It was on july 5th, the preview of Lætitia Carton’s movie Le Grand Bal, in the small Luminor, cosy movie theater in the Marais, historical neighbourhood of Paris. It was followed by an amazing streetball organised by Paris Bal Folk, featuring Aurélien Clarambaux and Tony & The Sof. The screening was sold out, and all the parisian dancers were squeezed at the entrance to discover the movie they waited for so long. For a year and a half they watched the trailer, with a big question in mind : beyond the trailer, will the movie represent the true spirit of Gennetines, le Grand Bal, and the atmosphere of bal folk. Will it be possible to send my close relations, the non dancer ones, to the movie and finally say » Go see that movie, you’ll understand what I live and love in bal folk » ?
What if you’re not a dancer ?
As a dancer, you’ll see a lot of familiar faces passing by. A lot of « gosh I danced with that guy/girl too, I sooooo understand the smile on their faces ». Everyone is beautiful, the photography is gorgeous, and so is the music (of course). Everybody laugh when they see a familiar face, or a typical situation. I will ask non dancers, to see if they were captivated as I was. Some voices, some testimonies, are directly addressed to them, with accounts of people leaving early because they couldn’t integrate, people facing refusal because they’re not good enough. The movie shows the great humanity of bal folk, but isn’t hiding its flaws either.
A « neo » movie ?
I am not sure the movie will please to the more traditional dancers amongst us.

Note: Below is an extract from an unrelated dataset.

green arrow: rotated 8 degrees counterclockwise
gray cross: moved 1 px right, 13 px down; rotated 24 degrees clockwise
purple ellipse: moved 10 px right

Laetitia Carton couldn’t show everything. I guess with all the images she shot, she could have made three movies, with enough images to please beginners, experts, traditional dancers and the mazurka-hug-contact-dancers… But for me, the fundamental is here, and the movie a success. It’s beautiful, it’s delicate. And it leaves you with a smile and wish to go back to Gennetines.